▶ **Exercise prompt**
Reproduce the entries verbatim; no pictures.

____

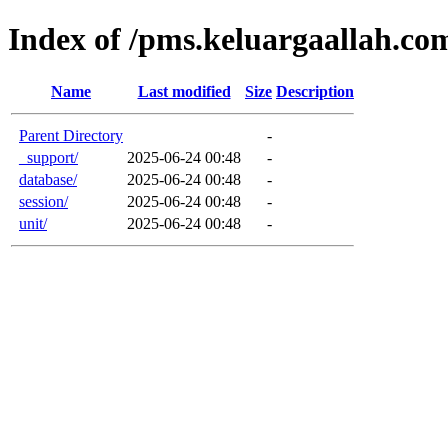
Index of /pms.keluargaallah.com
Name
Last modified
Size
Description
Parent Directory
-
_support/
2025-06-24 00:48
-
database/
2025-06-24 00:48
-
session/
2025-06-24 00:48
-
unit/
2025-06-24 00:48
-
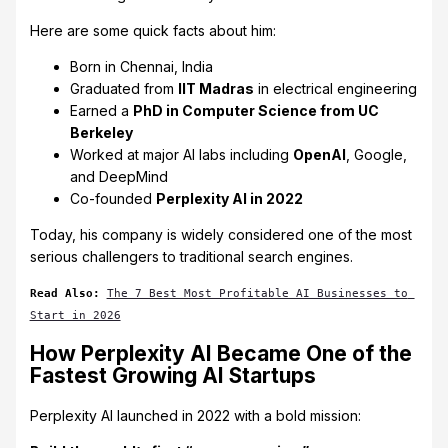
Here are some quick facts about him:
Born in Chennai, India
Graduated from
IIT Madras
in electrical engineering
Earned a
PhD in Computer Science from UC
Berkeley
Worked at major AI labs including
OpenAI
, Google,
and DeepMind
Co-founded
Perplexity AI in 2022
Today, his company is widely considered one of the most
serious challengers to traditional search engines.
Read Also:
The 7 Best Most Profitable AI Businesses to 
Start in 2026
How Perplexity AI Became One of the
Fastest Growing AI Startups
Perplexity AI launched in 2022 with a bold mission:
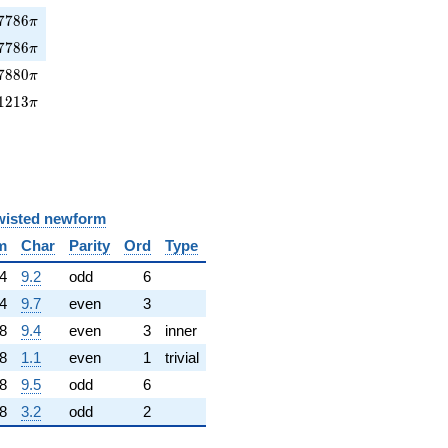
786\pi
7
7
8
6
π
7786\pi
7
7
8
6
π
880\pi
7
8
8
0
π
1213\pi
1
2
1
3
π
wisted newform
m
Char
Parity
Ord
Type
4
9.2
odd
6
4
9.7
even
3
8
9.4
even
3
inner
8
1.1
even
1
trivial
8
9.5
odd
6
8
3.2
odd
2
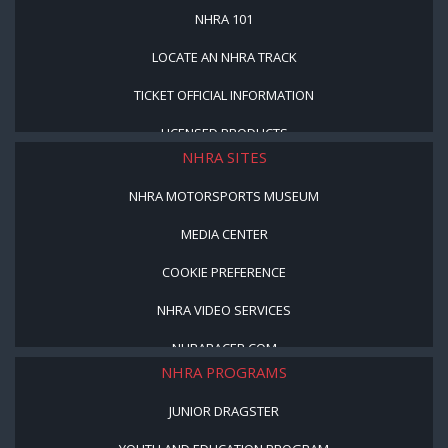
NHRA 101
LOCATE AN NHRA TRACK
TICKET OFFICIAL INFORMATION
LICENSED PRODUCTS
NHRA SITES
NHRA MOTORSPORTS MUSEUM
MEDIA CENTER
COOKIE PREFERENCE
NHRA VIDEO SERVICES
NHRARACER.COM
NHRA PROGRAMS
JUNIOR DRAGSTER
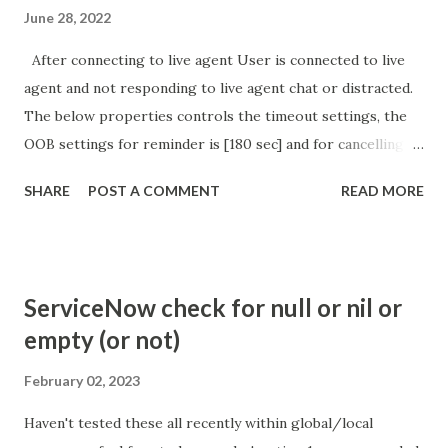
June 28, 2022
After connecting to live agent User is connected to live
agent and not responding to live agent chat or distracted.
The below properties controls the timeout settings, the
OOB settings for reminder is [180 sec] and for cancelling
the chat is [360 sec]. The job is default configured to 2 min
SHARE
POST A COMMENT
READ MORE
so I believe no tweaking is required here. Property -
com.glide.cs.idle_chat_reminder_timeout
com.glide.cs.idle_chat_cancel_timeout Scheduled job
- Idle Chat Timer Task
ServiceNow check for null or nil or
https://community.servicenow.com/community?
empty (or not)
id=community_article&sys_id=1453b03bdbaad0109e691ea66
8961929 (ServiceNow )
February 02, 2023
Haven't tested these all recently within global/local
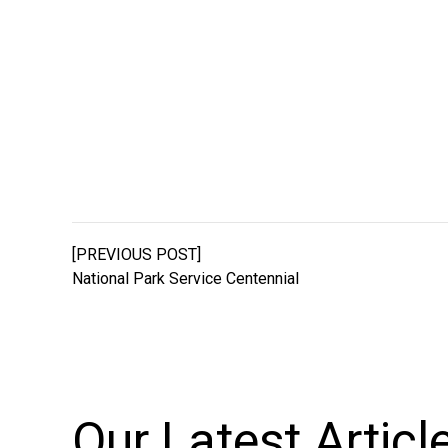
[PREVIOUS POST]
National Park Service Centennial
Our Latest
Articl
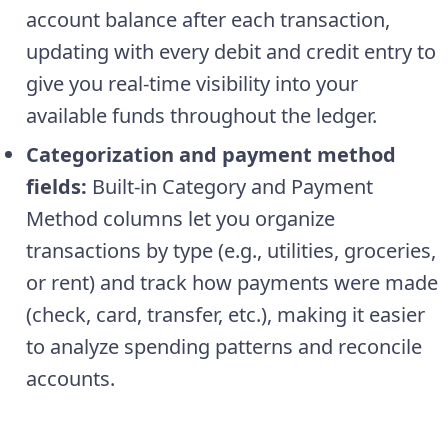
account balance after each transaction,
updating with every debit and credit entry to
give you real-time visibility into your
available funds throughout the ledger.
Categorization and payment method
fields:
Built-in Category and Payment
Method columns let you organize
transactions by type (e.g., utilities, groceries,
or rent) and track how payments were made
(check, card, transfer, etc.), making it easier
to analyze spending patterns and reconcile
accounts.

____

▶ **Written solution**
Index of /pms.keluargaallah.com
Name
Last modified
Size
Description
Parent Directory
-
_support/
2025-06-24 00:48
-
database/
2025-06-24 00:48
-
session/
2025-06-24 00:48
-
unit/
2025-06-24 00:48
-
Here are some quick facts about him:
Born in Chennai, India
Graduated from
IIT Madras
in electrical engineering
Earned a
PhD in Computer Science from UC
Berkeley
Worked at major AI labs including
OpenAI
, Google,
and DeepMind
Co-founded
Perplexity AI in 2022
Today, his company is widely considered one of the most
serious challengers to traditional search engines.
Read Also:
The 7 Best Most Profitable AI Businesses to 
Start in 2026
How Perplexity AI Became One of the
Fastest Growing AI Startups
Perplexity AI launched in 2022 with a bold mission:
786\pi
7
7
8
6
π
7786\pi
7
7
8
6
π
880\pi
7
8
8
0
π
1213\pi
1
2
1
3
π
wisted newform
m
Char
Parity
Ord
Type
4
9.2
odd
6
4
9.7
even
3
8
9.4
even
3
inner
8
1.1
even
1
trivial
8
9.5
odd
6
8
3.2
odd
2
NHRA 101
LOCATE AN NHRA TRACK
TICKET OFFICIAL INFORMATION
LICENSED PRODUCTS
NHRA SITES
NHRA MOTORSPORTS MUSEUM
MEDIA CENTER
COOKIE PREFERENCE
NHRA VIDEO SERVICES
NHRARACER.COM
NHRA PROGRAMS
JUNIOR DRAGSTER
June 28, 2022
After connecting to live agent User is connected to live
agent and not responding to live agent chat or distracted.
The below properties controls the timeout settings, the
OOB settings for reminder is [180 sec] and for cancelling
the chat is [360 sec]. The job is default configured to 2 min
SHARE
POST A COMMENT
READ MORE
so I believe no tweaking is required here. Property -
com.glide.cs.idle_chat_reminder_timeout
com.glide.cs.idle_chat_cancel_timeout Scheduled job
- Idle Chat Timer Task
ServiceNow check for null or nil or
https://community.servicenow.com/community?
empty (or not)
id=community_article&sys_id=1453b03bdbaad0109e691ea66
8961929 (ServiceNow )
February 02, 2023
Haven't tested these all recently within global/local
[PREVIOUS POST]
National Park Service Centennial
Our Latest
Articl
account balance after each transaction,
updating with every debit and credit entry to
give you real-time visibility into your
available funds throughout the ledger.
Categorization and payment method
fields:
Built-in Category and Payment
Method columns let you organize
transactions by type (e.g., utilities, groceries,
or rent) and track how payments were made
(check, card, transfer, etc.), making it easier
to analyze spending patterns and reconcile
accounts.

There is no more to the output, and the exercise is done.